Но мы опоздали; когда на другой день я направил нос байдарки в еле видную среди камыша протоку, порыв ветра донес до нас тонкий повизгивающий звук. По мере нашего продвижения звук этот временами исчезал, но каждый раз возвращался уже слегка усиленный как будто там, за лесом им управлял невидимый нам пока звукорежиссер. Я уже ничего не слышал, кроме этого звука; я знал, отчего он происходит, и все же до конца не мог поверить в его реальность.

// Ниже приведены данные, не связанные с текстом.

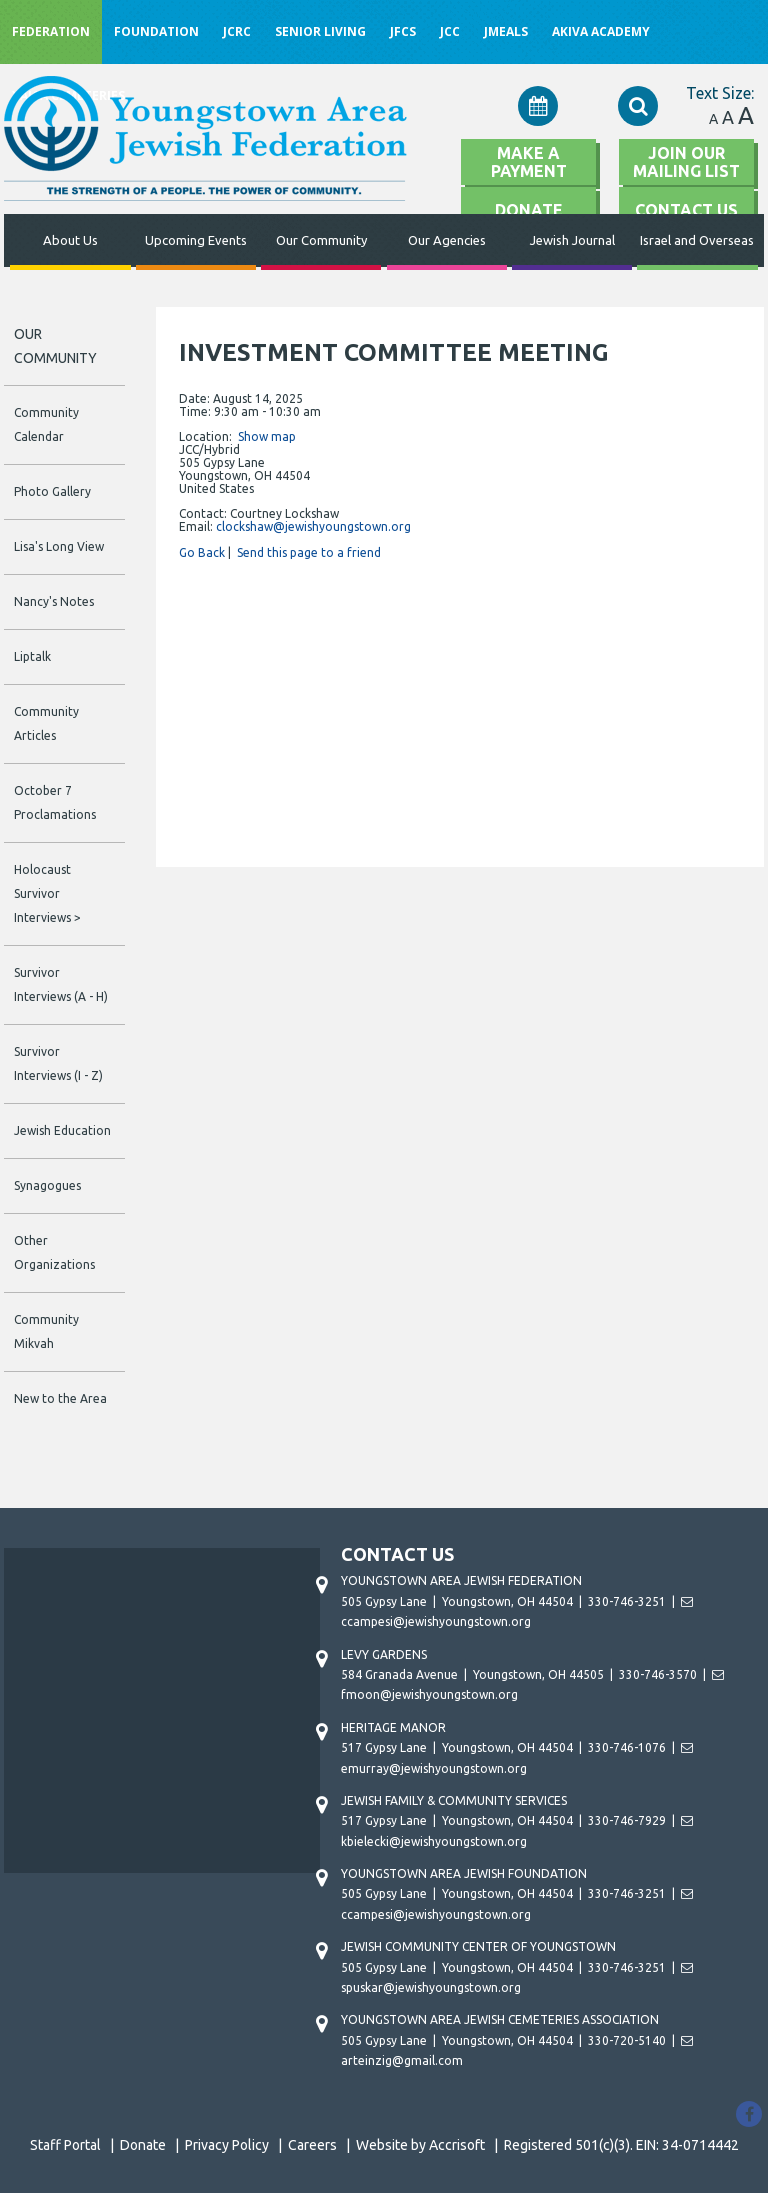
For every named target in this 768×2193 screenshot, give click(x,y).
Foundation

Там уже работали. Лес был еще густ, солнце едва пробивалось сквозь кроны, и светлая рябь на мертвой рыжей хвое между стволами была почти незаметна. На берегу дымился костерок, возле него топтались две маленьких сгорбленных фигурки, чуть в стороне, на пологом, выдающемся в озеро, мыске, темнела палатка, рядом с ней возвышался голый, сколоченный из сосновых стволиков, каркас, внутри которого уже стояла на гранитных валунах круглая буржуйка с двухколенной трубой, похожей на перископ подводной лодки. Лес был еще не тронут, но издалека уже напоминал яблоко с гнилым вдавленным пятнышком на месте червоточинки или ушиба. Где-то в его недрах повизгивала, глохла и вновь с фырканьем заводилась бензопила, два человечка вынесли из леса жердь, внесли ее внутрь каркаса, прихватили скобами к нижнему венцу, и один опять ушел в лес, а второй стал стесывать жердь топором под будущую половицу. Он тесал, мы подходили все ближе, и по мере нашего приближения этот человек все больше напоминал мне обезьяну из индийской притчи. Стая набежала на участок, где работали плотники; любопытные зверьки стали хватать все подряд; одна обезьяна влезла между половинами расклиненного бревна, стала расшатывать вбитый между ними клин, и когда выдернула его, половинки сошлись и задавили ее до смерти. «Природа, думал я, тот же клин, вбитый между землей и небом самим Богом, и мы, вырубая леса, ведем себя ничуть не умнее той мартышки, нет, мы действуем во много крат глупее и подлее, везде кричим, что это недопустимо, что ресурсы планеты не безграничны, что мы совершаем страшный грех перед будущими поколениями – болтуны, лицемеры».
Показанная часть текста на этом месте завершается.